I have to use an icinga instance from time to time (icinga is a nagios fork). I ...

hnarn · on July 22, 2020

> I really can't see the value, beyond seeing if a service is up or down.

This is an extreme oversimplification. The value is not in "seeing" if something is "up or down", the value is in the modularity of what a "service" can mean in the first place (anything you can script -- and the eco-system of plugins is huge), the fact that you don't have to "see" it (because notifications are extremely modular), the fact that escalations of issues can happen automatically if they are not resolved, and the fact that event-handlers in many cases can help you resolve the issue automatically without even having to raise an alert in the first place.

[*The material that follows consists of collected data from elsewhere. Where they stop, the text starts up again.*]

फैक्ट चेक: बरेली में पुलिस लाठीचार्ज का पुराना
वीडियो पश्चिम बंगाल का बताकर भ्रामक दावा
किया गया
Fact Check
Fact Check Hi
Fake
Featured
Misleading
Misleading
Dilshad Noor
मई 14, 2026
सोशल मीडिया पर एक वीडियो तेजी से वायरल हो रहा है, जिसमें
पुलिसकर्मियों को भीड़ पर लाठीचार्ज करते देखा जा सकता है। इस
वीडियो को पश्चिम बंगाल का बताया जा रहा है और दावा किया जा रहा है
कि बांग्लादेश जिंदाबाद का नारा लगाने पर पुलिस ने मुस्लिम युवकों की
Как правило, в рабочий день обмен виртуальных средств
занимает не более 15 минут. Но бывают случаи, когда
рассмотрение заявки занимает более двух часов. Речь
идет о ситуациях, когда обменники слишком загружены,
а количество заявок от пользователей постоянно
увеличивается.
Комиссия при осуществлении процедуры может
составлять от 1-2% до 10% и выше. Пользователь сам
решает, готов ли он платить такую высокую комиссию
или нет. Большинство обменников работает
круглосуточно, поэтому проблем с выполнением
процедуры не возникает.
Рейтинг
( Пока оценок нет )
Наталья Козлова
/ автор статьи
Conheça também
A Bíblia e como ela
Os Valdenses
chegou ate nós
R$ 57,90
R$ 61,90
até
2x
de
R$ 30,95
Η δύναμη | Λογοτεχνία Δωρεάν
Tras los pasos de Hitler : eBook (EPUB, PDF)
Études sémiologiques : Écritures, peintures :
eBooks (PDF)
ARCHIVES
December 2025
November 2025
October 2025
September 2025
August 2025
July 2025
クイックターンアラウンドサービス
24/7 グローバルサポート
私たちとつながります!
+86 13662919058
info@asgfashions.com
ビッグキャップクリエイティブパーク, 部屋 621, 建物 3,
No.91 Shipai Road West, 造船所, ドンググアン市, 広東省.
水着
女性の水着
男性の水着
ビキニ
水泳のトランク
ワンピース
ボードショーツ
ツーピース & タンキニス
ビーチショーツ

Nagios is a monitoring tool built with the UNIX philosophy in mind, and it's ingenious in its simplicity: decide state based on script or binary exit codes, relate dependencies between objects to avoid unnecessary troubleshooting, notify if necessary (again, with scripts/binaries) and/or try to resolve if configured. It hooks into a server frame of mind very well if you're a sysadmin.

Sure, if you main use case is "mutating data sources" and collecting metrics, any Nagios flavor won't be for you, because it's not what Nagios is made to do. There's a reason it's extremely popular in large enterprises, because it was created for them. No monitoring solution is for everyone and solves every problem.